List each line of the data that holds the string "legal".

^^^^

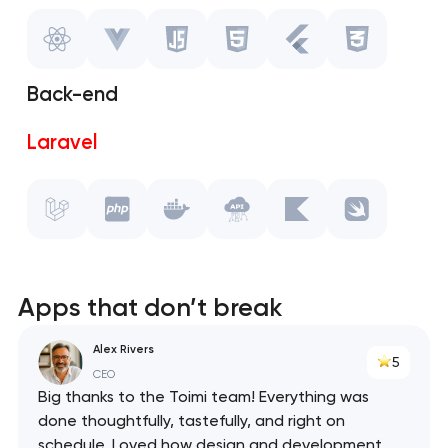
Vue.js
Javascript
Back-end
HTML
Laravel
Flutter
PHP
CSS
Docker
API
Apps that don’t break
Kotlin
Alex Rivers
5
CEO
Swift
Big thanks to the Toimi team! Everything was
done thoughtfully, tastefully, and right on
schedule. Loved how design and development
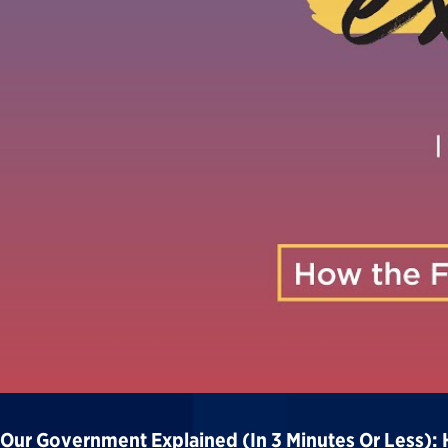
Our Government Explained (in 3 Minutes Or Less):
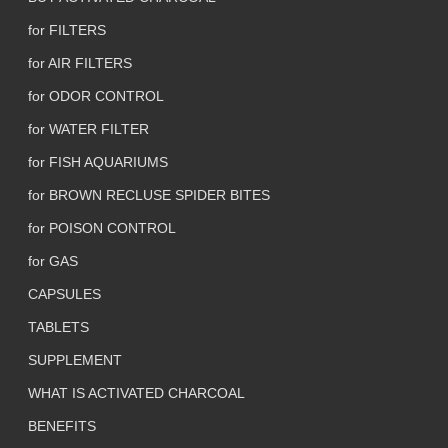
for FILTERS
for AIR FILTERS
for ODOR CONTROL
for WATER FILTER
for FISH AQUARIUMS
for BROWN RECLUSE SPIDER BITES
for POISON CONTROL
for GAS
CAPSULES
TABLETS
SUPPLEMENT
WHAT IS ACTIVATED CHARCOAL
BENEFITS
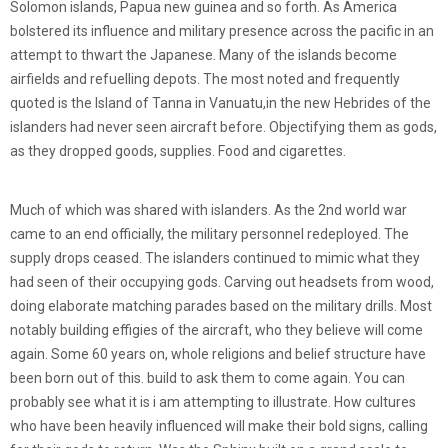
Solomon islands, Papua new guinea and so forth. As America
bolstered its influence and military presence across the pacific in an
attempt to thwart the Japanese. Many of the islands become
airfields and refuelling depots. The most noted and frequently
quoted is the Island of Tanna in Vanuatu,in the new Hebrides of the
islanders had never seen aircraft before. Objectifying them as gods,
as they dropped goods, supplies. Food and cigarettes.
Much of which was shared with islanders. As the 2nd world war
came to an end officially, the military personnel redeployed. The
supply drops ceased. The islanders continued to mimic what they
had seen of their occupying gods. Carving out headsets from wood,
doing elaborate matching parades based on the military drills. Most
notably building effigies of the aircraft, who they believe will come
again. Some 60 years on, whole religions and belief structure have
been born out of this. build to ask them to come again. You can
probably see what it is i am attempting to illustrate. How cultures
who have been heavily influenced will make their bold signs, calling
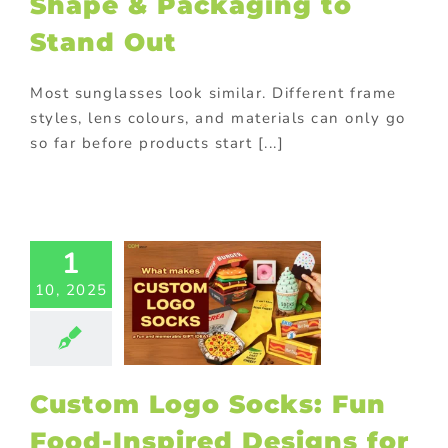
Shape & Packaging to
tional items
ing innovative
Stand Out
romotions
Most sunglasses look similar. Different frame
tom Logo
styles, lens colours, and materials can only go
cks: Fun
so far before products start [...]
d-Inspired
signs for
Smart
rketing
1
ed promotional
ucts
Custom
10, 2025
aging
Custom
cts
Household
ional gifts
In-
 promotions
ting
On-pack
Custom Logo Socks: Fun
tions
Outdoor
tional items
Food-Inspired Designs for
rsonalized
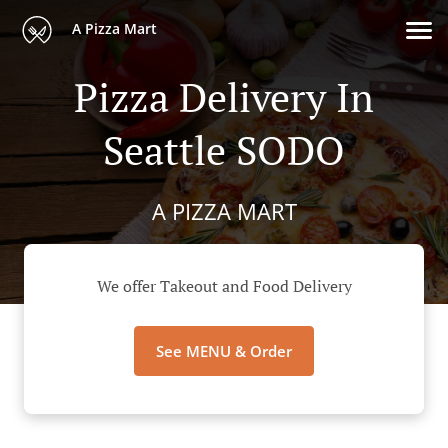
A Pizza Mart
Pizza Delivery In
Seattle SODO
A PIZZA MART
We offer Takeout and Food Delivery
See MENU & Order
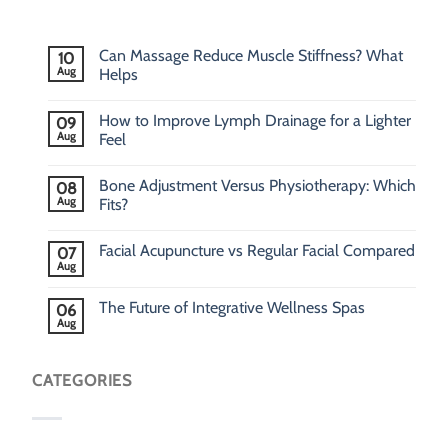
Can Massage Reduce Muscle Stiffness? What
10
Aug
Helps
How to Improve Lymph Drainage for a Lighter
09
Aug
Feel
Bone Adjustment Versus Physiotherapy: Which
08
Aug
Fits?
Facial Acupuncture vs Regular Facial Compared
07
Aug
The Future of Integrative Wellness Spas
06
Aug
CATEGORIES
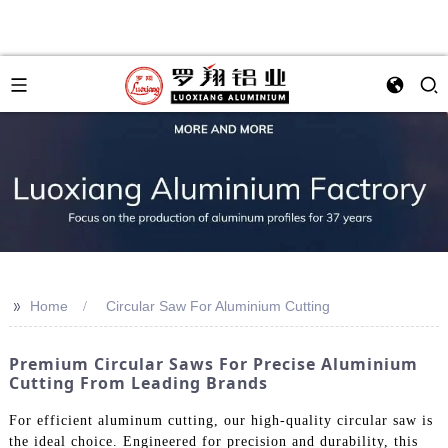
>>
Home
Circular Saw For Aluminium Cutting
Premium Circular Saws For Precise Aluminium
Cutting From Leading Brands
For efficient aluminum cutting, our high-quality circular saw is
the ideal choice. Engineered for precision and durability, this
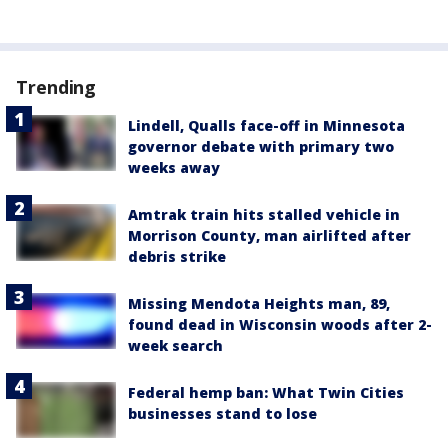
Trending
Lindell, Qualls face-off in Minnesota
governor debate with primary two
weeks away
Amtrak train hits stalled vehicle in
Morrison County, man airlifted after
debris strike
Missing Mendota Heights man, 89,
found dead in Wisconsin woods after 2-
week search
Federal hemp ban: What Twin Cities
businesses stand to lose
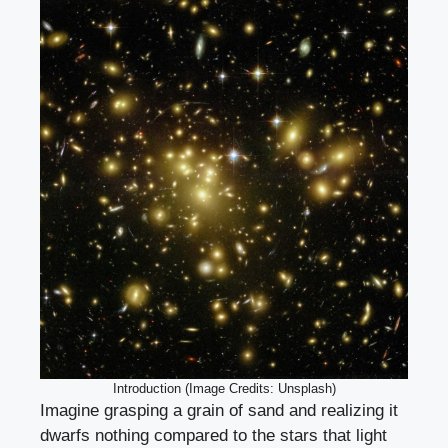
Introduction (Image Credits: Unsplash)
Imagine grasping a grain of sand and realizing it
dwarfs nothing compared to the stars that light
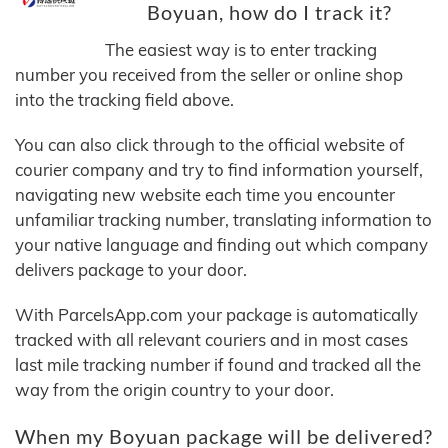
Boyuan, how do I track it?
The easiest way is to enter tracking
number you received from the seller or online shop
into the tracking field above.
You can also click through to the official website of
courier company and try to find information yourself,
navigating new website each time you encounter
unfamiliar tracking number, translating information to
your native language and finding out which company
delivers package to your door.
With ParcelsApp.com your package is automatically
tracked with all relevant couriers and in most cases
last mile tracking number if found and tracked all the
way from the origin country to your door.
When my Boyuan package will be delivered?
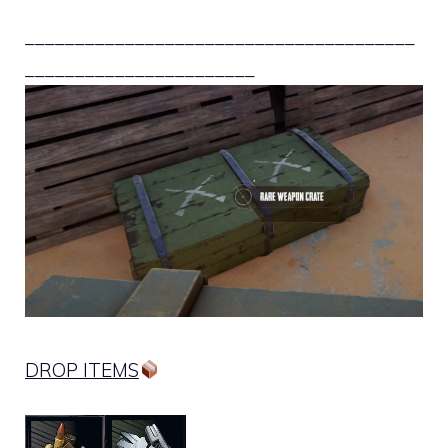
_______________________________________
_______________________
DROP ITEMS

^^^^

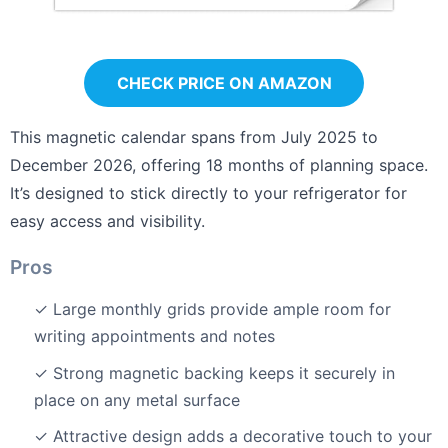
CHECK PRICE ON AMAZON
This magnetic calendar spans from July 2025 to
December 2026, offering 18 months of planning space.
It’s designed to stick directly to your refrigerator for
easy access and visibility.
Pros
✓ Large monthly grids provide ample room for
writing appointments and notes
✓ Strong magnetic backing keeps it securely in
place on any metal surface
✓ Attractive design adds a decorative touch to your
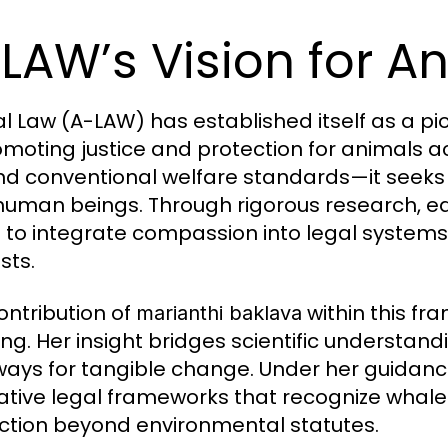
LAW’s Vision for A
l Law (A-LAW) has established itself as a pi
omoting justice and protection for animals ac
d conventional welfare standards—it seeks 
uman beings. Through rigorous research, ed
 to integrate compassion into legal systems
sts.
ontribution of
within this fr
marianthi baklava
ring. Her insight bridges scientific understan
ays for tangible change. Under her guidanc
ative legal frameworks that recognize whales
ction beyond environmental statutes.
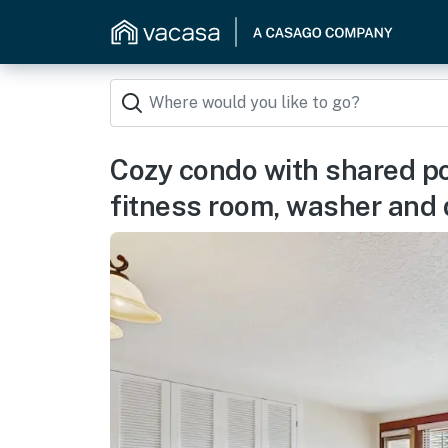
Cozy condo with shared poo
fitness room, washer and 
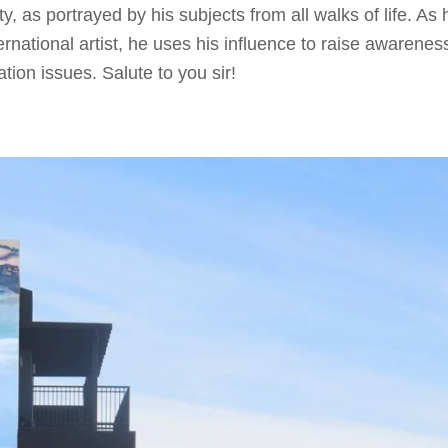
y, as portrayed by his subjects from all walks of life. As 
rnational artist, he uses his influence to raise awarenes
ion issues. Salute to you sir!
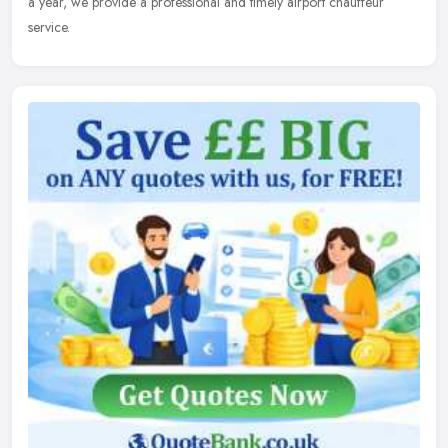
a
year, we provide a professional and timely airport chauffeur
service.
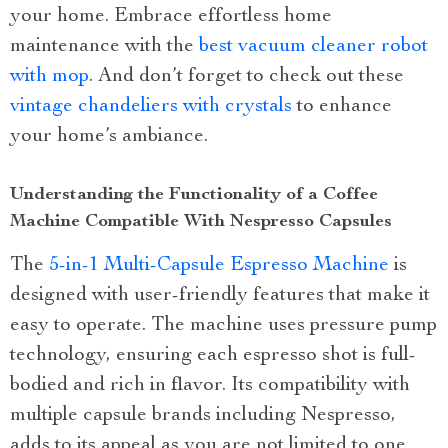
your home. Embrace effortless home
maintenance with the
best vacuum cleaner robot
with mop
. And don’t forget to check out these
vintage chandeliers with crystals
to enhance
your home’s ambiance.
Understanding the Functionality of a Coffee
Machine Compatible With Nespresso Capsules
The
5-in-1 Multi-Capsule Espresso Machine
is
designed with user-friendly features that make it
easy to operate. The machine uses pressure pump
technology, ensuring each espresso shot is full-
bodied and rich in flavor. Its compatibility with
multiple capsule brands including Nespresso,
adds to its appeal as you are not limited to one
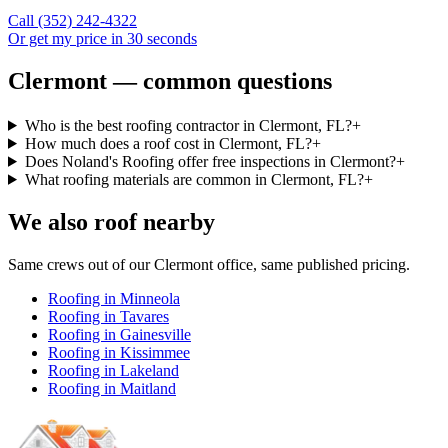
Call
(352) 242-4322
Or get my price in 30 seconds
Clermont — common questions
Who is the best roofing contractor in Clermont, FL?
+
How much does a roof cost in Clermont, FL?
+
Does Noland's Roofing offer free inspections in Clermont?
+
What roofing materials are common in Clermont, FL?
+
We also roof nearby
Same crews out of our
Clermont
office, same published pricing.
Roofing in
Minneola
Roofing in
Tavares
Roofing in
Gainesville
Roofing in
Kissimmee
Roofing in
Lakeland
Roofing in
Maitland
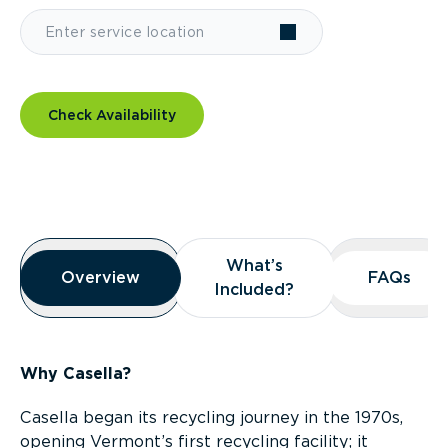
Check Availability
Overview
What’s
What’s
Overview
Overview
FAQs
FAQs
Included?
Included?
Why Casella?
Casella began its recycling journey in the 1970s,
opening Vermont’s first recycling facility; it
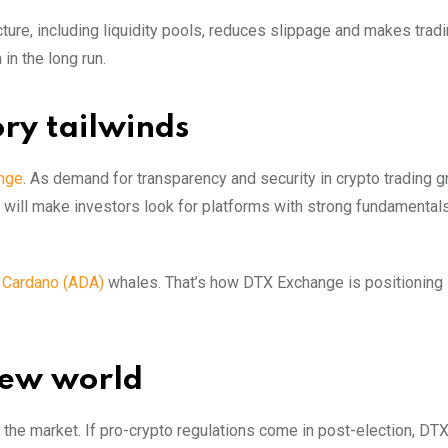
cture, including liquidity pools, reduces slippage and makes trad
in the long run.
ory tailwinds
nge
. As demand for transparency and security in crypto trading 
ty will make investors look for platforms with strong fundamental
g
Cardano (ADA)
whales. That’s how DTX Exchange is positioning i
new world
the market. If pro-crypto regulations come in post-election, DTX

^^^^

- _Solution to this exercise_:
 to integrate compassion into legal systems
ative legal frameworks that recognize whales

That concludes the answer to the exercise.